EXERCISE DIRECTIONS :: Could you transcribe the entries below exactly, without any of the pictures?

Segment Start: INFORMATION SUPPLIED

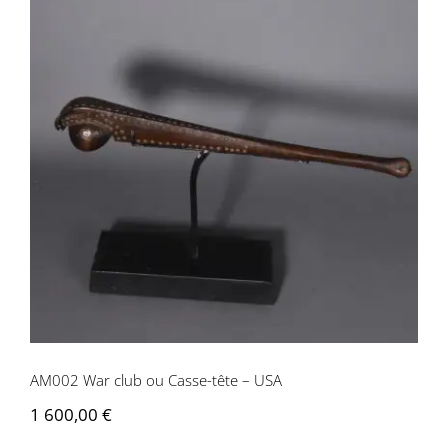
AM002 War club ou Casse-tête – USA
AM002 War club ou Casse-tête – USA
1 600,00
€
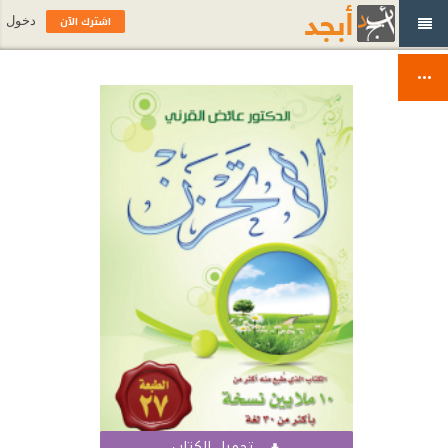
اشترك الآن
دخول
تحميل الكتاب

Segment End: INFORMATION SUPPLIED

TASK SOLUTION ::
AM002 War club ou Casse-tête – USA
AM002 War club ou Casse-tête – USA
1 600,00
€
اشترك الآن
دخول
تحميل الكتاب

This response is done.